# Bowls



## ChoclateBetta (Jul 22, 2012)

What do you all think the definition of a bowl is too you size or shape?


----------



## toad (Jul 17, 2012)

To me, a "bowl" is a container of a certain shape, and has nothing to do with size. For example, the Biorb was designed to be a "fish friendly fish bowl".

I actually like fish bowls; I think they're pretty. They're seamless and have a soft fluidity to their shape that I like. I don't own any, because I think it would be awkward to try to put a cover on one to keep the fish from leaping out. As long as a bowl is heated and large enough, I don't see the problem....


----------



## mcneivra (Sep 2, 2012)

same i agree. i like them (when they're large enough..at least 3 gallons) but i don't have any. i think they get most of their bad rep for the tiny size they come in. i fed my neighbor's bettas when they went on vacation and they were literally in cup sized bowls..it was upsetting


----------



## Freyja (Jun 22, 2012)

I saw a bowl in the crafts area at the local Wal-mart that could easily hold 2 gallons and could fit a small heater. It could even fit a small cave and plants. Let's say I was veeeery tempted. It was only $9.99.


----------



## whiskandbowl (Aug 21, 2012)

I call anything that is too small to be heated and/or filtered a bowl.


----------



## lvandert (Feb 23, 2012)

Freyja said:


> I saw a bowl in the crafts area at the local Wal-mart that could easily hold 2 gallons and could fit a small heater. It could even fit a small cave and plants. Let's say I was veeeery tempted. It was only $9.99.

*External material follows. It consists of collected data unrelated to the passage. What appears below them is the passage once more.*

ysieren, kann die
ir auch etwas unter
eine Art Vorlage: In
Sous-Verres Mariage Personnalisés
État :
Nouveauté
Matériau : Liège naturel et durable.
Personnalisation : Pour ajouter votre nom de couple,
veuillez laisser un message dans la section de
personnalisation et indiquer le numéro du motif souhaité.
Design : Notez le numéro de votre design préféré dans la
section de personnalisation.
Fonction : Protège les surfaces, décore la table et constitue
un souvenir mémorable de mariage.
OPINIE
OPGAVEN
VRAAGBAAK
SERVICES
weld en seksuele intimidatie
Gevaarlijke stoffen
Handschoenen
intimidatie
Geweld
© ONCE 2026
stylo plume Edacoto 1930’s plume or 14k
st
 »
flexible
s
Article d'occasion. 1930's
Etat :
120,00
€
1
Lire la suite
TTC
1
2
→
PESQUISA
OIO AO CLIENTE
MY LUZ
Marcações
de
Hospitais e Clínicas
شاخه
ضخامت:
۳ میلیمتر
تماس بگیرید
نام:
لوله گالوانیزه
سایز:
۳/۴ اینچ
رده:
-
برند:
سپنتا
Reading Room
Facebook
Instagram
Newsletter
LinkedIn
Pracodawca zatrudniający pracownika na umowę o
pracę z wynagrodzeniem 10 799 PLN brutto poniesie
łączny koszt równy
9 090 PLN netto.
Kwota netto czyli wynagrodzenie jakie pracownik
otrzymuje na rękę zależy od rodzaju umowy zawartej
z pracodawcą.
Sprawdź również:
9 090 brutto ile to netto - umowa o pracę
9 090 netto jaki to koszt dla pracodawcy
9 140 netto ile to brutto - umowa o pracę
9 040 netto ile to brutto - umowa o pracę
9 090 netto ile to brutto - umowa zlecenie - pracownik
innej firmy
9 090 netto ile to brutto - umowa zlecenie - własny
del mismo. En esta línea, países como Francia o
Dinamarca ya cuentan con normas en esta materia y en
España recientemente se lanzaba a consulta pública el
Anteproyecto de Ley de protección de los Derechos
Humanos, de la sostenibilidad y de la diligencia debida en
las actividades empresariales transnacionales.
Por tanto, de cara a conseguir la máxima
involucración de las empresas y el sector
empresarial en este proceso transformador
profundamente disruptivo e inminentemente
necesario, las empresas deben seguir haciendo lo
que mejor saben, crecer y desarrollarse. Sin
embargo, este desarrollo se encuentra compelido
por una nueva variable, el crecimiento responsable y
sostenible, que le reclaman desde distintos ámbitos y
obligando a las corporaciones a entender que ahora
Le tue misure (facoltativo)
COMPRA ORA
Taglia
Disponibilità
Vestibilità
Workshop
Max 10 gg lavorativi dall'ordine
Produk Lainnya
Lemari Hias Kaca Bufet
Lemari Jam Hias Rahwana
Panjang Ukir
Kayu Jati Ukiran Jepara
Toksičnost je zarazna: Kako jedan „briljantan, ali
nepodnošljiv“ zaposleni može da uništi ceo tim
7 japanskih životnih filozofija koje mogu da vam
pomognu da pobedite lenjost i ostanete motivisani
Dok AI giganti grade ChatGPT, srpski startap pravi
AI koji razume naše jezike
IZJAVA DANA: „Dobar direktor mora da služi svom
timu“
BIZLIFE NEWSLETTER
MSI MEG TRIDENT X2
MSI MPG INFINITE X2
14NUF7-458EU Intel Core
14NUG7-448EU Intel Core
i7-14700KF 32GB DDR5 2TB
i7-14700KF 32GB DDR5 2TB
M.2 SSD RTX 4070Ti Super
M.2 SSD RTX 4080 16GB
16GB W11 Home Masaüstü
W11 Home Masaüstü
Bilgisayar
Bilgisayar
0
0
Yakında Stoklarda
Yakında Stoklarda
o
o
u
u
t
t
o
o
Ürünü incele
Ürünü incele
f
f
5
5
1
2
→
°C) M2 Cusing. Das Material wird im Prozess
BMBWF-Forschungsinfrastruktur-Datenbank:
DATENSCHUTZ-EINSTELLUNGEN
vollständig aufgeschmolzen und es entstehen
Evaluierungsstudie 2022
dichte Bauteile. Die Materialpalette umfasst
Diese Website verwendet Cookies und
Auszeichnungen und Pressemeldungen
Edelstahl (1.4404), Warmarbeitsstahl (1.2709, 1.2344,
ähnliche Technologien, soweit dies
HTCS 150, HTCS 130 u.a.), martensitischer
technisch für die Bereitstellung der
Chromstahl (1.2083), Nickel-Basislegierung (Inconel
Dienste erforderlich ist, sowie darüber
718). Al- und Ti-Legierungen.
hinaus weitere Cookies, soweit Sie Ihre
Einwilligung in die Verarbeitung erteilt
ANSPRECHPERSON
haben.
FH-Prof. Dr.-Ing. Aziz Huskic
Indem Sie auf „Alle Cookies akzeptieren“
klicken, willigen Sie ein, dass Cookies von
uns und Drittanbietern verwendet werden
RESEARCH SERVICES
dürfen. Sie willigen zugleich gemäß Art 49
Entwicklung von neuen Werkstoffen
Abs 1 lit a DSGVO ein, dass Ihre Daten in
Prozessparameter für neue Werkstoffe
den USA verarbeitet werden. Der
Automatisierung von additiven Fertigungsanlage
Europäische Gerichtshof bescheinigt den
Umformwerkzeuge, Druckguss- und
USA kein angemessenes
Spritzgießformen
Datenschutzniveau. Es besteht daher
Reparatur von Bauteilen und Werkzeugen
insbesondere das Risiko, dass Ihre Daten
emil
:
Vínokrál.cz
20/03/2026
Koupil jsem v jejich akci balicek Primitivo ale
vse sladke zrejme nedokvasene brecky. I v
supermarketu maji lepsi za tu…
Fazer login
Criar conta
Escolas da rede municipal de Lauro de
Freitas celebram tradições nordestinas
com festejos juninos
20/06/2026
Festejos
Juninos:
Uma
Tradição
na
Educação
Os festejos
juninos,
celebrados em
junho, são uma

I have one of those, but it was the even bigger version (it was either 14.99 or 19.99) it worked great as a betta "bowl" lol


----------



## Freyja (Jun 22, 2012)

lvandert said:


> I have one of those, but it was the even bigger version (it was either 14.99 or 19.99) it worked great as a betta "bowl" lol


Well I will be acquiring the table for my 20 g finally so I can get it set up and get my plakat king girls (4 from Petsmart and a totally awesome and random find here in Puerto Rico Petsmart) from my friend as well as adding Rudy to the tank. Maybe then I could you know get the aforementioned bowl to put on one of the shelves so it can house a pretty boy yet to be bought ;-) Cursed betta addiction!


----------



## ChoclateBetta (Jul 22, 2012)

Personally I do not like round tanks netting fish is almost impossible to net them if they need to be moved.


----------



## Nutt007 (Sep 22, 2009)

It's the shape that classifies it as a bowl for me. Might I also add I prefer the drum type bowls to the round ones.


----------



## ChoclateBetta (Jul 22, 2012)

Personal preference I prefer classic prism.


----------



## ao (Feb 29, 2012)

whiskandbowl said:


> I call anything that is too small to be heated and/or filtered a bowl.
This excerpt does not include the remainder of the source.